A cyborg is a relatively simple concept that is often misunderstood. Dictionary.com defines it as “a person whose physiological functioning is aided by or dependent upon a mechanical or electronic device.” So we’ve had cyborgs for quite some time. Anyone with a hip or knee transplant where diseased tissue is replaced by artificial tissue is a cyborg. Some argue that anyone who uses glasses is also a cyborg, but I’m not too interested in getting bogged down in definitions.
What I am interested in is how quickly this field is advancing. Progression in this field lightning fast. People care a lot about their health and are willing to spend good money on it, so achievements once thought impossible are now commonplace.
Check out this video that compares current state of the art technology to that in the video game Deus Ex: Human Revolution. It follows Rob Spence, who lost an eye in a shotgun accident and had it replaced with an implanted camera. Rob has given himself the real groaner of a name of Eyeborg.
In the video, Eyeborg compares current eye, arm, and leg prosthetics to those in the game Deus Ex. Basically every prosthetic in Deus Ex is bigger, faster, stronger, and once we get to 2027 I bet we’ll be there. But what I find even more interesting is the philosophical question that lies at the heart of Deus Ex.
David Jönsson, a prosthetics engineer interviewed in the video, sums it up when he say, “I mean, who says that a normal human leg is the optimal thing for you? I mean, the species evolved to this leg that we have now, but who says that is the end of the line?"

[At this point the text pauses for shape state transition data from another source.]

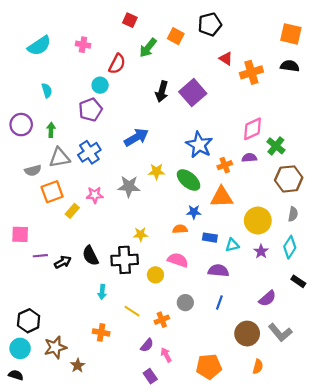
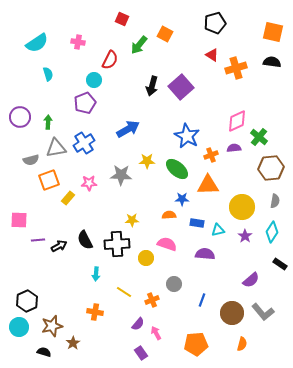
black pentagon: (210, 24) -> (215, 23), moved
cyan semicircle: (47, 90) -> (48, 74), moved
blue line: (219, 303) -> (202, 300), moved
black semicircle: (16, 375) -> (44, 352), moved

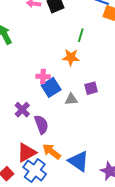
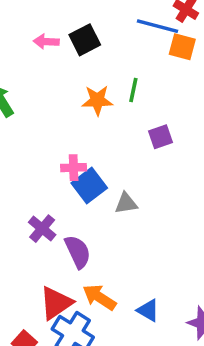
orange star: (71, 57) -> (97, 100), moved
purple square: (91, 88) -> (161, 137), moved
blue triangle: (79, 161) -> (148, 310), size x0.6

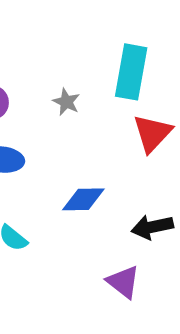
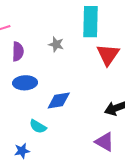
blue diamond: (83, 199) -> (59, 101), moved

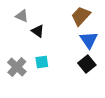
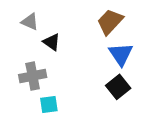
cyan square: (42, 62) -> (49, 105), moved
gray cross: (17, 67) -> (33, 76), moved, turned 36

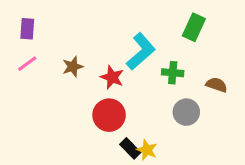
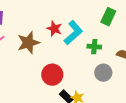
brown star: (73, 67) -> (28, 43), size x1.6
red star: (112, 77) -> (54, 29), moved

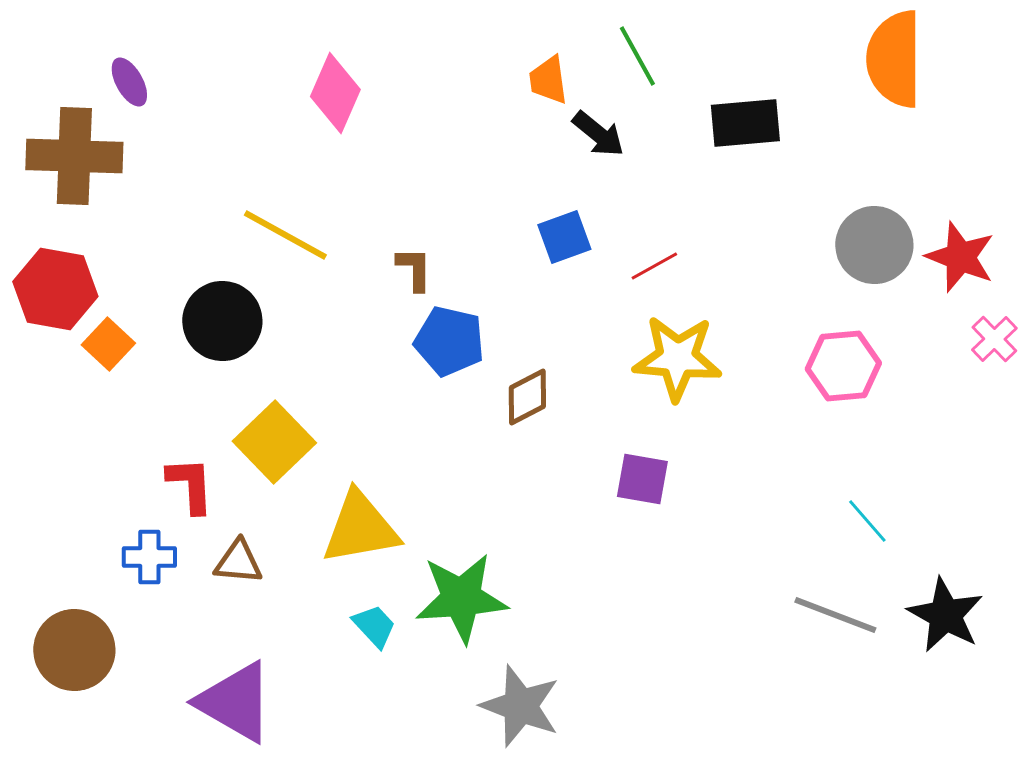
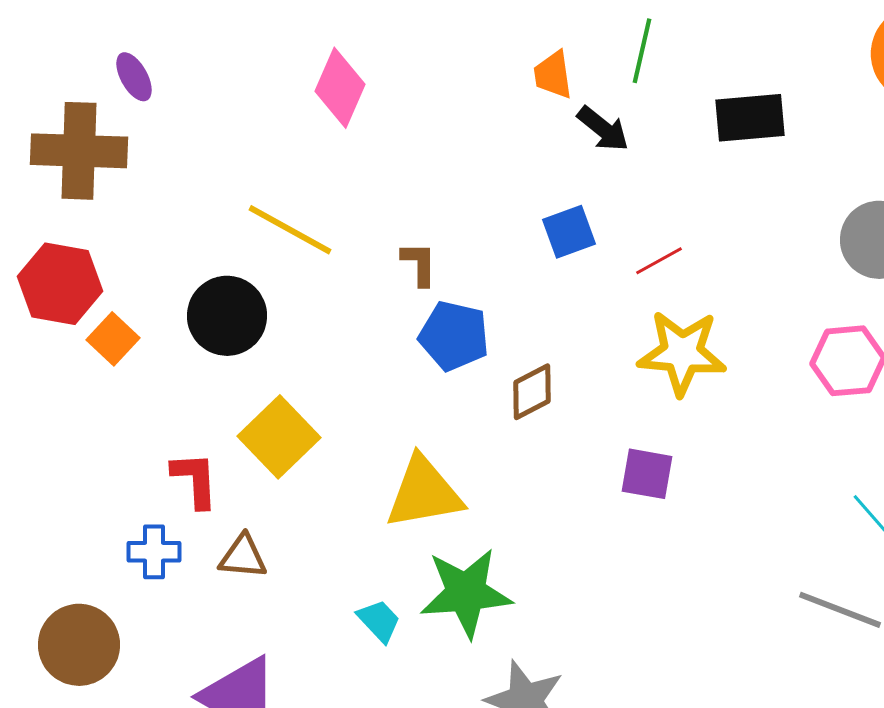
green line: (637, 56) -> (642, 51), turned 42
yellow triangle: (360, 528) -> (424, 493), moved

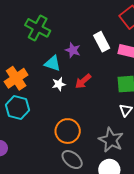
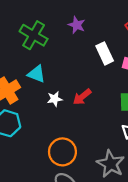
purple star: (73, 50) -> (77, 25), moved
cyan triangle: (53, 63) -> (36, 74), moved

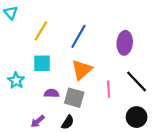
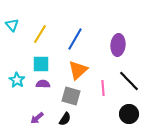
cyan triangle: (11, 13) -> (12, 25), moved
purple semicircle: (52, 93) -> (43, 84), moved

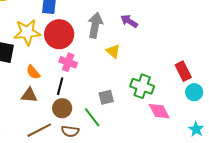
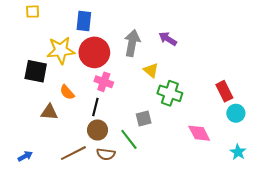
green cross: (142, 86) -> (170, 93), moved
brown triangle: (29, 95) -> (49, 112), moved

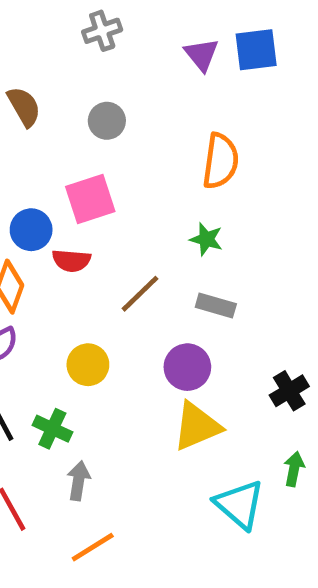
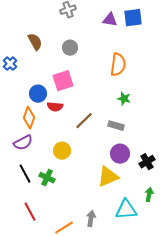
purple triangle: (202, 54) -> (110, 20), turned -42
green star: (206, 239) -> (124, 99), moved
purple circle: (187, 367) -> (120, 154), moved
gray arrow: (78, 481) -> (91, 219), moved
cyan triangle: (239, 504) -> (126, 210), turned -45

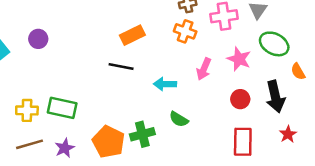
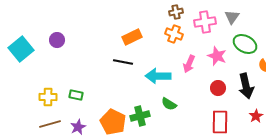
cyan arrow: (165, 84) -> (158, 76), size x1.4
green rectangle: (62, 108) -> (76, 95), size x0.6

That is one of the fundamental questions asked in Deus Ex: Human Revolution. In the game, some people who have normal, functioning bodies have removed biological legs, arms, eyes, etc. to have them replaced with superior augmented technology. Not surprisingly, the company that supplies the drug that these newly augmented cyborgs need to live jacks up the price on them. As a consequence, there are riots and other nastiness.
Would I chop off a functional limb to replace it with a superior mechanical device? Probably not, and I don’t think many people would. For one, I would worry about companies abusing their power as they do in Deus Ex. However, if I lost an arm in a car accident or what have you I absolutely would want to replace it with the newest technology. But I think that’s very different from willingly removing functioning body parts.
But who knows? In the future it’s possible that people will be swapping out arms and eyes like they were getting new cell phones. I’d make an eyePhone joke but Futurama beat me by a few years.
But in the here and now, the real challenge is the brain-computer interface. A lot of the prosthetics currently are controlled by muscles. Directly interfacing them with the brain will most likely be the way to go in the future, but it opens a whole can of worms of bioengineering problems.
But past all the science and engineering, what I find so heartening is that this field is dramatically improving people’s quality of life. It seems like every other week I read about someone who gets a replacement hand who in the past would have had to do with hooks or someone with replacement legs who in the past would have had to make do with a wheelchair.
And the best part about these stories is that it seems like a different company is making each prosthetic. There is a tremendous demand for these products, and that is reflected by so many companies throwing their hats in the ring. Good to see.
This array of cyborg technology is going to have the opportunity to dramatically improve the lives of amputees, the elderly, and the disabled. There’s a good chance that normal people will start using it to augment their bodies, as well. The near future is going to be an exciting and scary time, full of ethical dilemmas. I, for one, am excited to watch it unfold firsthand.